「トラックレコード」と「プロフィットファクター」も重要

モデルの「トラックレコード」と「プロフィットファクター(PF)」も要チェックです。どちらもモデルの属性として公開されていますので、選択するときに簡単にチェックできます。

ここで言うトラックレコードとは、モデルがその自動売買ツールとして採用され、実際に使用され始めて現在に至るまでの過去の実債を指します。

前にあげた期待値を算出するには、最低半年は必要です。稼働期間が短いと充分なデータが少なく、適切な検証ができないからです。通常、システムプロバイダーが自動売買ツールに1プロバイダーとして採用されるためには、一般的に採用以前の一定期間計測されたトラックレコードが必要と言われており、採用される段階ですでにふるいにかけられているのが実情です。

もし売買ツールとして採用されたあとのトラックレコードが浅く稼働時間が短くても、新進気鋭の優秀なモデルもありますので、実績のいいものはモデル選択候補として、つねにウオッチしておいたほうがいいでしょう。

プロフィットファクター(PF)は、優秀なモデルを見極める指標のひとつです。「総利益÷給損失」で算出され、「1」よりも大きいことがモデル存続としての条件です。

 

 

PFも取引回数により、算定基準値が変化していきます。取引回数が少ないと、優秀なモデルはPFが2以上となりますが、取引回数が多くなれば徐々に1に近づいていきます。稼働期間を最低半年として、取引回数の最低サンプルは、統計学上は100個と言われますが、FXの場合は30~50回以上が目安です。

最後に、モデルの選択と同じくらい重要なことですが、実績が悪いモデルはポートフォリオから外すことです。
市場環境の変動とともに、モデルの陳腐化は避けられません。モデルは過去の相場の値動きから有効性を発見してモデルとしたものであり、あくまでも過去の一時期の値動きをとらえたものです。その有効性が、将来も適用される保証はないからです。

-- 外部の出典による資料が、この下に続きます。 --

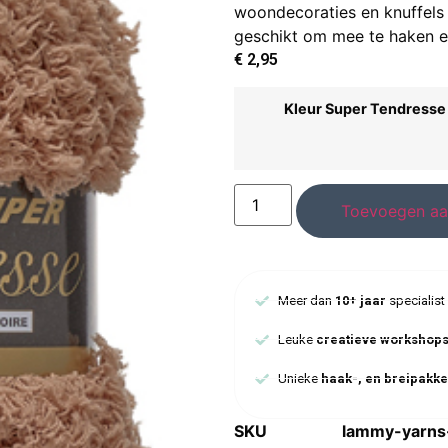
woondecoraties en knuffels 
geschikt om mee te haken en
€
2,95
Kleur Super Tendresse
Toevoegen aa
Meer dan
10+ jaar
specialist
Leuke
creatieve workshop
Unieke
haak-, en breipakke
SKU
lammy-yarns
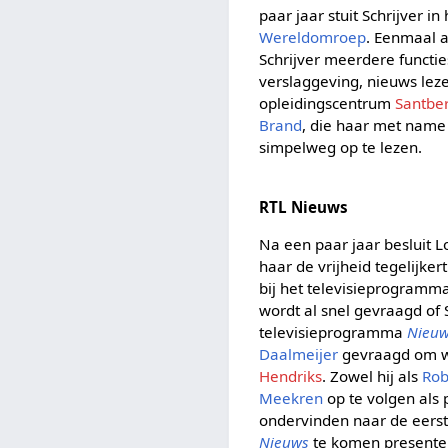
paar jaar stuit Schrijver 
Wereldomroep
. Eenmaal 
Schrijver meerdere functie
verslaggeving, nieuws leze
opleidingscentrum
Santbe
Brand
, die haar met name l
simpelweg op te lezen.
RTL Nieuws
Na een paar jaar besluit L
haar de vrijheid tegelijke
bij het televisieprogramm
wordt al snel gevraagd of 
televisieprogramma
Nieuw
Daalmeijer
gevraagd om wat
Hendriks
. Zowel hij als
Rob
Meekren
op te volgen als
ondervinden naar de eers
Nieuws
te komen presentere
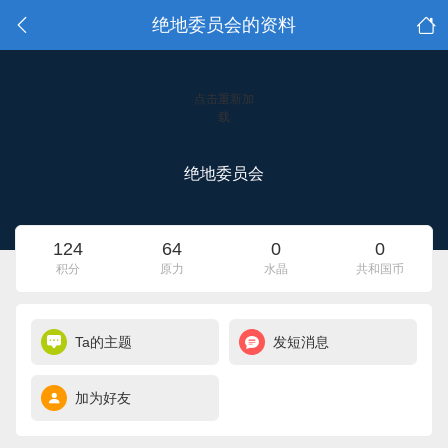
绝地委员会的资料
点击重新加
载
绝地委员会
124
64
0
0
积分
原力
水晶
共和国币
Ta的主题
发短消息
加为好友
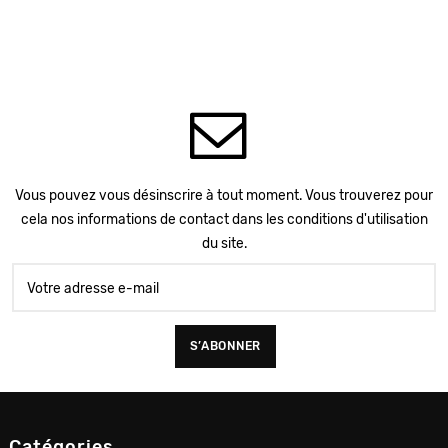
Vous pouvez vous désinscrire à tout moment. Vous trouverez pour
cela nos informations de contact dans les conditions d'utilisation
du site.
Catégories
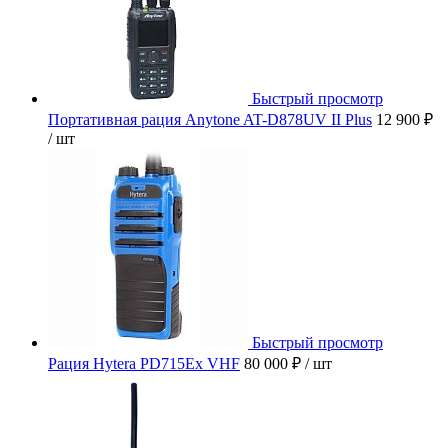
Быстрый просмотр
Портативная рация Anytone AT-D878UV II Plus
12 900 ₽
/ шт
Быстрый просмотр
Рация Hytera PD715Ex VHF
80 000 ₽
/ шт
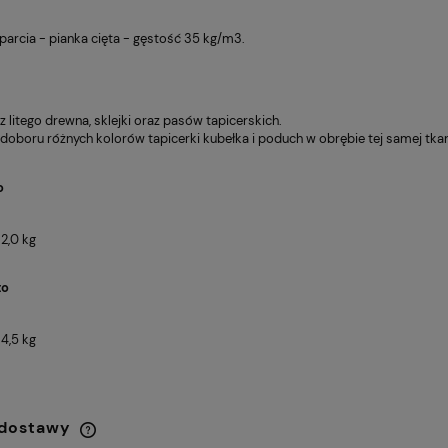
parcia - pianka cięta - gęstość 35 kg/m3.
litego drewna, sklejki oraz pasów tapicerskich.
doboru różnych kolorów tapicerki kubełka i poduch w obrębie tej samej tkan
o
2,0 kg
to
4,5 kg
 dostawy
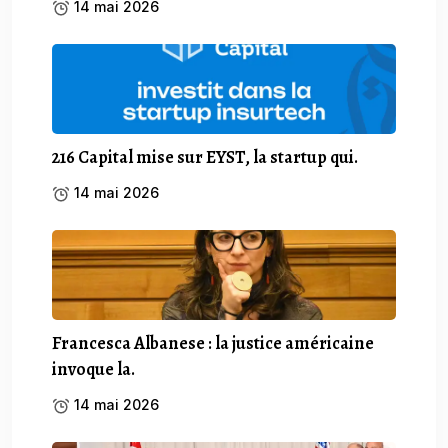
14 mai 2026
216 Capital mise sur EYST, la startup qui.
14 mai 2026
Francesca Albanese : la justice américaine
invoque la.
14 mai 2026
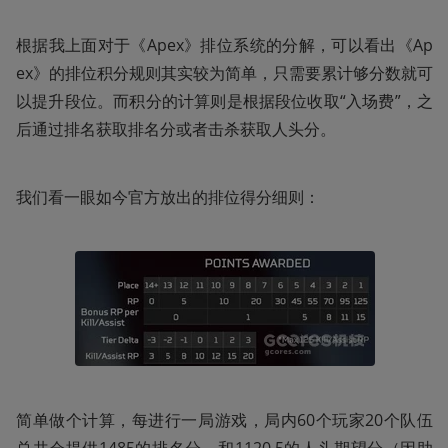
根据我上面对于《Apex》排位系统的分解，可以看出《Ap
ex》的排位积分规则其实较为简单，只需要累计够分数就可
以提升段位。而积分的计算则是根据段位收取“入场费”，之
后通过排名获取排名分或者击杀获取人头分。
我们看一眼如今官方放出的排位得分细则：
简单做个计算，每进行一局游戏，局内60个玩家20个队伍
总共会提供1485的排名分，和1120.5的人头期望分（因助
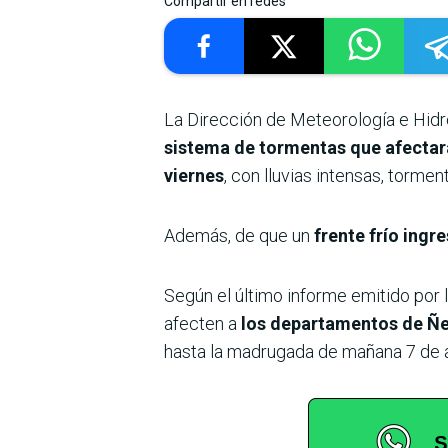
Compartir en redes
La Dirección de Meteorología e Hidro
sistema de tormentas que afectará 
viernes
, con lluvias intensas, tormen
Además, de que un
frente frío ingre
Según el último informe emitido por l
afecten a
los departamentos de Ñe
hasta la madrugada de mañana 7 de 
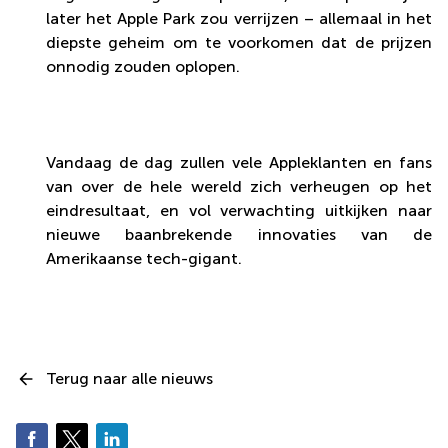
later het Apple Park zou verrijzen – allemaal in het
diepste geheim om te voorkomen dat de prijzen
onnodig zouden oplopen.
Vandaag de dag zullen vele Appleklanten en fans
van over de hele wereld zich verheugen op het
eindresultaat, en vol verwachting uitkijken naar
nieuwe baanbrekende innovaties van de
Amerikaanse tech-gigant.
Terug naar alle nieuws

システムプロバイダーがいかにモデルをカスタマイズし、改善して最適化を図っていても、実績が劣っていくことはよくあります。

この場合は、そのモデルの勝率で判断するのです。確率計算から判断すれば、本来勝率70%のモデルが、ある時点で10回の取引中、半分以上の勝ちを上げることができなくなって4回以下の勝ち数、いわゆる勝率40%以下となる、また本来勝率50%のモデルなら、10回中1回以下の勝ち数、勝率10%以下となれば、その時点でポートフォリオから外したほうがいいでしょう。

このように、自動売買ツールは、分散投資のひとつとして裁量トレードとの併用や、レバレッジ規制対策として非常に有効です。しかし問題は、個人投資家がどのようにして有効なプロバイダーを選択し、ポートフォリオを構築するかということです。

 

 

ミドルリスク・ミドルリターン狙いなのか、それともハイリスク・ハイリターン狙いなのかといった投資スタイルの好み、好きな通貨ペアなどは個人差があり、リスクとリターンを考えた安定的収益が狙える複数モデルの組み合わせ、実績の悪いモデルの分析・消去など、これらすべてを自分で判断することは、非常に難しい作業です。

そこで自動売買ツールに投資する場合、FX会社が提供する自動売買ツールに、投資顧問会社からの「投資助言」が組み合わされた「投資助言付き自動売買ツール」に投資することをお勧めします。

投資助言付き自動売買ツールは、「今月の推奨モデル」「今週の推奨ポートフォリオ」などというように、通貨ペアごとや、そのときの市場環境にマッチしたモデル、ローリスクからハイリスクまでのモデルの組み合わせ事例を、個人投資家が選択しやすいように、投資顧問会社からFX会社を通じてレポートなどでアドバイスしてくれます。

投資助言付きの自動売買ツールであれば、モデルを選ぶ負担をかなり軽減できます。

初心者でも自動売買ツールに投資することにより、裁量トレーダー以上の収益を最初から確保できる可能性を説明しましたが、それは有効なモデルの選択、およびその組み合わせが大前提です。

初心者こそ、自動売買ツールに投資する際は、投資助言付きの売買ツールを選択するといいでしょう。もちろんこの場合も、口座資金管理は自己責任となりますので、気を付けなければいけません。